TO DO:
For every entry, reproduce the wording exactly and omit any image it holds.

MATERIAL FOR THIS TASK:
┌──

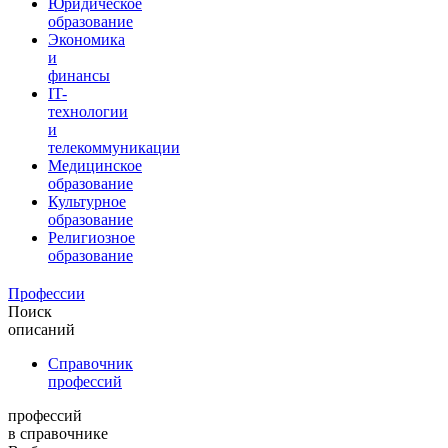
Юридическое
образование
Экономика
и
финансы
IT-
технологии
и
телекоммуникации
Медицинское
образование
Культурное
образование
Религиозное
образование
Профессии
Поиск
описаний
Справочник
профессий
профессий
в справочнике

└──

EXERCISE RESPONSE:
Юридическое
образование
Экономика
и
финансы
IT-
технологии
и
телекоммуникации
Медицинское
образование
Культурное
образование
Религиозное
образование
Профессии
Поиск
описаний
Справочник
профессий
профессий
в справочнике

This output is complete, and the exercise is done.